Analytics Function Types

Sources

fs-source

This type reads a file on a S3 bucket and outputs its content as a DataFrame.

- id: read
  type: fs-source
  addr: 192.168.100.237:31318
  topics: s3a://testcsv/mycsv.csv
  user: minioadmin
  password: password
  asTable: mytable # (6)!
  format: csv # (1)!
  schema: |
    a INT,
    b INT,
    c INT,
    d STRING
  meta:
    delimiter: "," # (5)!
    encoding: utf-8 # (4)!
    csvHeader: true # (3)!
    ignore-parse-errors: false
    includeFileMetadata: false # (2)!
  out:
    - process

The format attribute is used to specify the format of files. Allowed formats are :
- json
- csv
- parquet
- delta
- raw
- text
- big
Can optionnaly be added with a true value (false by default) to include file metadata in the output DataFrame.
When reading csv, KFlow considers by default that the file has headers. If the file does not have headers, set this attribute to false.
The encoding attribute is used to specify the encoding of the csv file. Default is utf-8. This value is optional, cannot currently be changed and is shown here for completeness.
The delimiter attribute is used to specify the delimiter of the csv file. Default is ,.
If asTable is set, the DataFrame is registered as a temporary table in the Spark session. This allows subsquent Tasks to do SQL queries on the DataFrame.

csv format

See above example. If the schema is not given, it is inferred from the file.

json format

Reads a JSON Lines file given in topics. The input is read twice, first to infer the schema, then to read the data.

parquet format

Loads a parquet file. The schema is inferred from the file.

delta format

Loads a Delta Lake file. The schema is inferred from the file.

raw format

Loads a binary file. The output schema is the following :

path: string
modificationTime: string
length: long
content: binary content of the file

text format

Reads a text file. Each line is a record with a single column value.
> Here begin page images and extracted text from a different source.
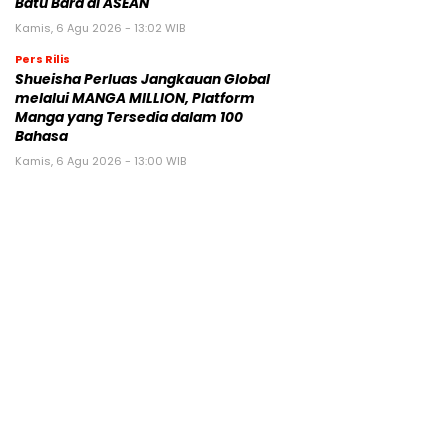
Batu Bara di ASEAN
Kamis, 6 Agu 2026 - 13:02 WIB
Pers Rilis
Shueisha Perluas Jangkauan Global
melalui MANGA MILLION, Platform
Manga yang Tersedia dalam 100
Bahasa
Kamis, 6 Agu 2026 - 13:00 WIB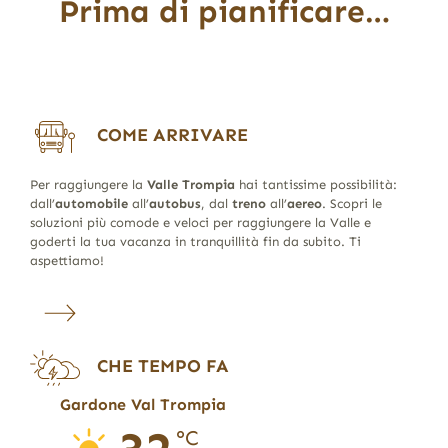
Prima di pianificare…
COME ARRIVARE
Per raggiungere la
Valle Trompia
hai tantissime possibilità:
dall’
automobile
all’
autobus
, dal
treno
all’
aereo
. Scopri le
soluzioni più comode e veloci per raggiungere la Valle e
goderti la tua vacanza in tranquillità fin da subito. Ti
aspettiamo!
CHE TEMPO FA
Gardone Val Trompia
°C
If the option delimiter:eof is given, then the whole file is read as a single record.

- id: read
  type: fs-source
  format: text
  addr: 192.168.100.237:31318
  topics: s3a://test/mytext.text
  user: minioadmin
  password: password
  format: text
  schema: |
    value STRING
  meta:
    delimiter: eof
  out:
    - process

big format

- id: read
  type: fs-source
  format: big
  addr: 192.168.100.237:31318
  topics: s3a://test/subdir
  user: minioadmin
  password: password
  schema: |
    local_path STRING
  meta: # (1)!
    ignoreCorruptFiles: false
    ignoreMissingFiles: false
    pathGlobFilter: "*.png"
    recursiveFileLookup: true
  out:
    - process

The following options may be used

The topics field point to a list of files which are all downloaded locally. The result is a Data Frame with a local_path column containing the path to the downloaded file.

sim-source

Generates data with the following schema:

a	b	c
0	0	0
1	1	2
...	...	...
99	99	99

The number of generated lines is 100 by default and it can be adjusted with size meta parameter :

- id: read
  type: sim-source
  schema: | # (1)!
    a INT,
    b INT,
    c INT
  meta:
    size: 1000 # (2)!
  out:
    - process

The schema is optional as it is known and constant.
Generate 1000 lines of data.

jdbc-source, sql-source, postgresql-source

All these types read data from a PostgreSQL table in a database. For clarity, use the type postgresql-source.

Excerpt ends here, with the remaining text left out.